START Extracted records

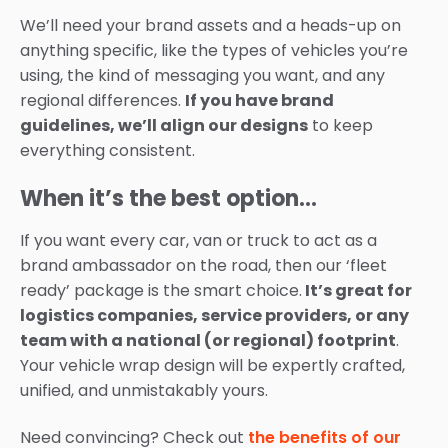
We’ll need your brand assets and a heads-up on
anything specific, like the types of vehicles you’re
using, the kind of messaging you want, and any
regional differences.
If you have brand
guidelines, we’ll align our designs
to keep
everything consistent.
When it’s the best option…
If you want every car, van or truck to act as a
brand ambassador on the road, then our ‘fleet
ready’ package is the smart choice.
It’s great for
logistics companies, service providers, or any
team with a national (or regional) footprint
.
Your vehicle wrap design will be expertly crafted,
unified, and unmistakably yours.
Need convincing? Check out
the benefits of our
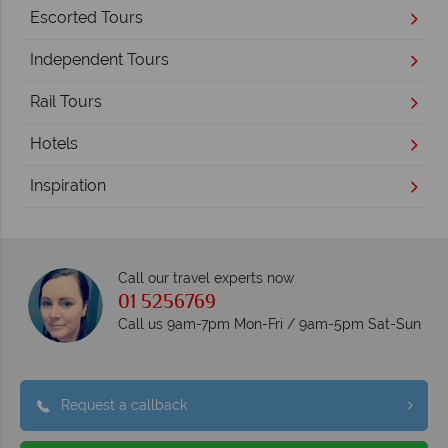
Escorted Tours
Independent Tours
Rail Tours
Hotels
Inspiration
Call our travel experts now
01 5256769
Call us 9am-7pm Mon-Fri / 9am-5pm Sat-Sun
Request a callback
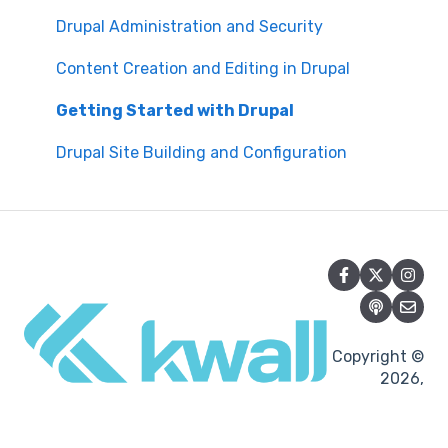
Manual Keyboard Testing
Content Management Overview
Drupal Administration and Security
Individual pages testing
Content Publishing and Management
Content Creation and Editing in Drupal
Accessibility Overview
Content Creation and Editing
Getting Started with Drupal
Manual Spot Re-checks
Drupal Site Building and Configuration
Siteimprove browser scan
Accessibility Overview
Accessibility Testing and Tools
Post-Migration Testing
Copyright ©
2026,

END Extracted records
START Extracted records

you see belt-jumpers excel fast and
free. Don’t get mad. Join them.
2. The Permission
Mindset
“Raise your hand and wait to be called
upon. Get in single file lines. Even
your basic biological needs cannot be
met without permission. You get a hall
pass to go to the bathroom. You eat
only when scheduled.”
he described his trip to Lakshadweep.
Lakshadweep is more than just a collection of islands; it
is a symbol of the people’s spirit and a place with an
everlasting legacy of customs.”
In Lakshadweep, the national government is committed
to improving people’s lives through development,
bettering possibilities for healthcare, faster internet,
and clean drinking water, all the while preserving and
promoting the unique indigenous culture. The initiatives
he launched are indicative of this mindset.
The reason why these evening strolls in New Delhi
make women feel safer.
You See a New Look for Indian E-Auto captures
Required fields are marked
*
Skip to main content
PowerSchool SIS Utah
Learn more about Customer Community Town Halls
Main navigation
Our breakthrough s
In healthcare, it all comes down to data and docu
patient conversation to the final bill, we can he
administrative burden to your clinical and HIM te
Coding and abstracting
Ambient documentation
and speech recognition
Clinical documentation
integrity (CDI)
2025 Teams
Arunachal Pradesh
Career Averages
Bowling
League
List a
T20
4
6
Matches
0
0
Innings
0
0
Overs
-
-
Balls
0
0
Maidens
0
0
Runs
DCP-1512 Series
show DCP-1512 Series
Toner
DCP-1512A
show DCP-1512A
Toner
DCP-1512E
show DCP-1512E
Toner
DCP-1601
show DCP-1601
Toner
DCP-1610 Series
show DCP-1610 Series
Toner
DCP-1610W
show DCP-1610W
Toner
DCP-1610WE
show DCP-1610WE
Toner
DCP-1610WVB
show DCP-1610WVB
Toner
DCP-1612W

END Extracted records
START Extracted records

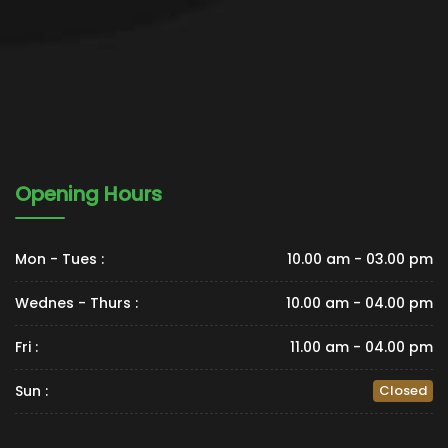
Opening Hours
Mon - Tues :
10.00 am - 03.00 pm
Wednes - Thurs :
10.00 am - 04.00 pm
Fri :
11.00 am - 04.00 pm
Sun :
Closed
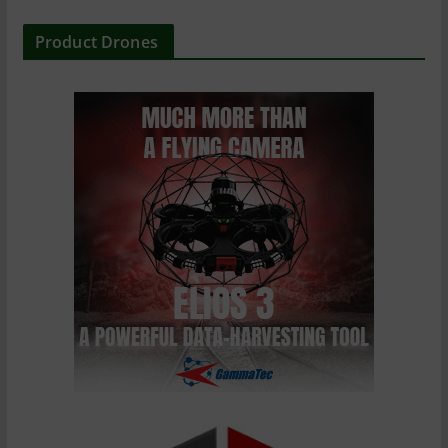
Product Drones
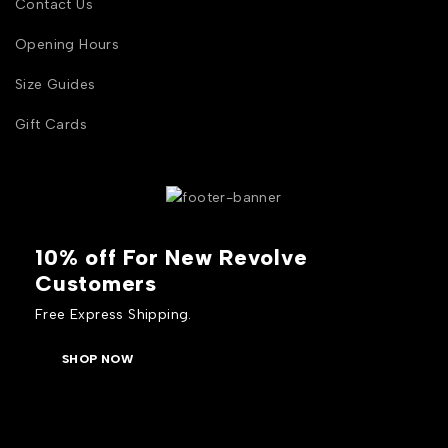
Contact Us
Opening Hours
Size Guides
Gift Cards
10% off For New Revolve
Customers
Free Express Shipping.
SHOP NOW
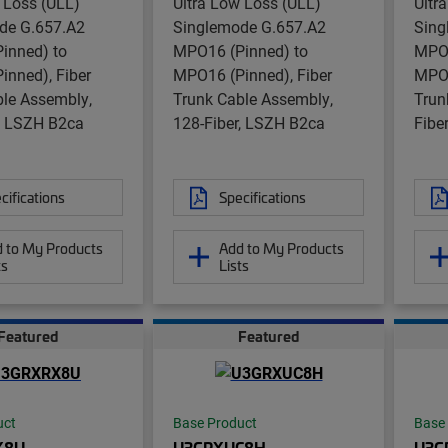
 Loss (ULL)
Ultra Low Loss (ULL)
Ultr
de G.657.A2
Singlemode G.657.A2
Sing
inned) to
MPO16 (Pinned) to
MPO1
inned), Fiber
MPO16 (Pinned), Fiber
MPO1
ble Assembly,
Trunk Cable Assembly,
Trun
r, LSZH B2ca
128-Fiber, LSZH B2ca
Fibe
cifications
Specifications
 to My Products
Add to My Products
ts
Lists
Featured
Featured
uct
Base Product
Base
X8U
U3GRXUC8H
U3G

END Extracted records

*Work order*
Please give back, exactly as it stands above, the stretch from the line with "We’ll need your" through the line with "Need convincing? Check out", and no line outside it.

*Written answer*
We’ll need your brand assets and a heads-up on
anything specific, like the types of vehicles you’re
using, the kind of messaging you want, and any
regional differences.
If you have brand
guidelines, we’ll align our designs
to keep
everything consistent.
When it’s the best option…
If you want every car, van or truck to act as a
brand ambassador on the road, then our ‘fleet
ready’ package is the smart choice.
It’s great for
logistics companies, service providers, or any
team with a national (or regional) footprint
.
Your vehicle wrap design will be expertly crafted,
unified, and unmistakably yours.
Need convincing? Check out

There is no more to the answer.